OpenAI-compatible stream completion is hardened

Issue #287 is fixed on the 4.1.3.6 line. Some OpenAI-compatible gateways send a usage-only final SSE chunk with missing or empty choices before [DONE]. OpenAICompatible.broadcast_response(...) now preserves the accumulated content and synthesizes the terminal message instead of indexing into an empty list.

The same stream-end path now treats GeneratorExit as control flow instead of a model requester error, avoiding a spurious empty model.requester.error after an otherwise successful stream.

Release guardrails now include foundation examples

The release workflow now requires a Foundation example effect gate for substrate capabilities touched or claimed by a release, such as ModelRequest/ModelResponse, TriggerFlow, Dynamic Task/TaskDAG, ActionRuntime, ExecutionEnvironment, and provider protocols.

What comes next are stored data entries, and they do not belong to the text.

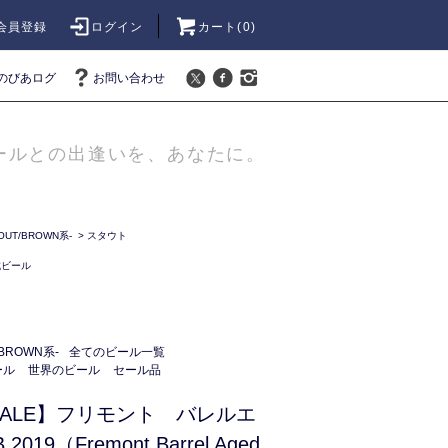
会員登録
ログイン
カート(
0
)
のびあログ
お問い合わせ
ールとの出逢いを、あなたに。
UT/BROWN系-
>
スタウト
成ビール
BROWN系-
全てのビール一覧
ール
世界のビール
セール品
ALE】フリモント バレルエ
019（Fremont Barrel Aged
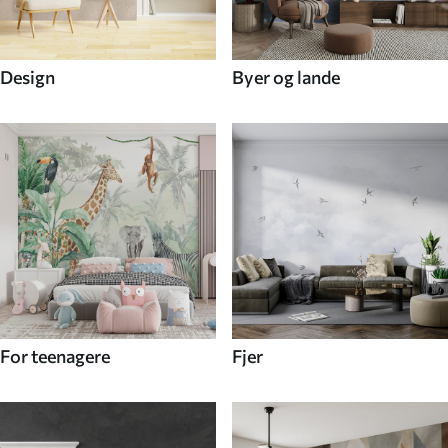
Design
Byer og lande
For teenagere
Fjer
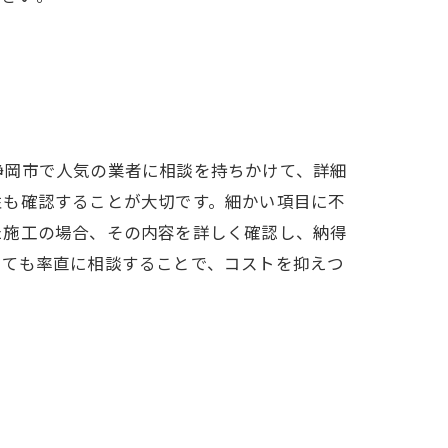
静岡市で人気の業者に相談を持ちかけて、詳細
性も確認することが大切です。細かい項目に不
た施工の場合、その内容を詳しく確認し、納得
いても率直に相談することで、コストを抑えつ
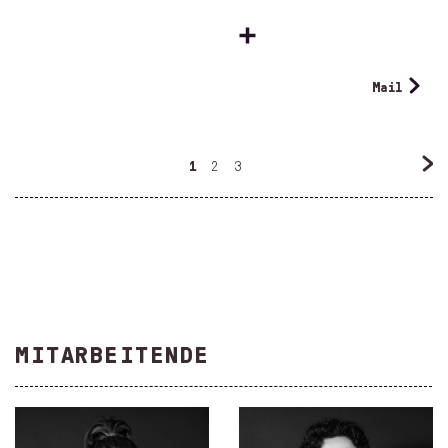
Mail
1
2
3
MITARBEITENDE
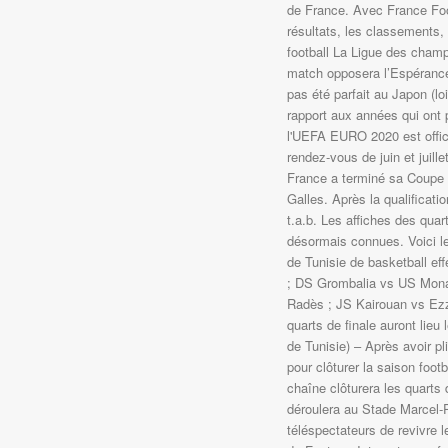
de France. Avec France Footb
résultats, les classements, 
football La Ligue des cha
match opposera l’Espérance
pas été parfait au Japon (lo
rapport aux années qui ont
l'UEFA EURO 2020 est officia
rendez-vous de juin et juil
France a terminé sa Coupe 
Galles. Après la qualificatio
t.a.b. Les affiches des quar
désormais connues. Voici le
de Tunisie de basketball eff
; DS Grombalia vs US Monast
Radès ; JS Kairouan vs Ezza
quarts de finale auront lie
de Tunisie) – Après avoir pl
pour clôturer la saison footb
chaîne clôturera les quarts 
déroulera au Stade Marcel-
téléspectateurs de revivre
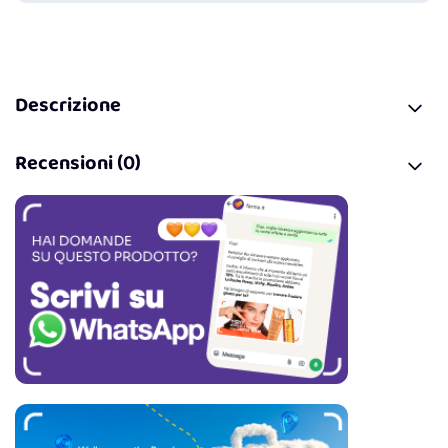
Descrizione
Recensioni (0)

Tests are not enough on their own: the corresponding core examples/ scenario must be run against the release candidate, using real DeepSeek or local Ollama when model-owned behavior is involved.

Compatibility

  • Package version: 4.1.3.6.
  • Release manifest: compatibility/releases/4.1.3.6.json.
  • Recommended agently-devtools: >=0.1.8,<0.2.0.
  • AgentTurn, create_turn(...), set_turn_prompt(...), and set_request_prompt(...) remain compatible migration surfaces.
  • DevTools display issues #288 and #289 are DevTools-side work and are not closed by this Agently package release.

Validation Summary

  • Static typing and tests cover AgentExecution result facades, task-loop result refs, stream/meta access, OpenAI-compatible usage-only final chunks, and compatibility registry alignment.
  • Foundation example effect gate for the touched ModelRequest/ModelResponse substrate passed with DeepSeek: python examples/step_by_step/05-response_result.py produced result_type=ModelResponseResult, data_has_definition=True, meta_has_id=True, result_cached=True, and delta_event_count_positive=True.
  • The 4.1.3.6 AgentExecution use-case example examples/agent_auto_orchestration/22_unified_agent_execution_result.py passed with DeepSeek and produced quick_result_type=AgentExecutionResult, quick_category=renewal_risk, task_strategy=task_loop, and task_result_status=completed.
  • Agently-Skills guidance was updated with the same foundation example gate and validated with the companion validation suite.

Deferred Scope

This is not the complete future AgentTask system. Multi-task scheduling, distributed leases, background autonomy, full durable pause/resume, and Workspace-as-automatic-memory planning remain deferred. The 4.1.3.7 line should harden the AgentExecution-carried task-loop strategy without replacing the public ownership boundary introduced here.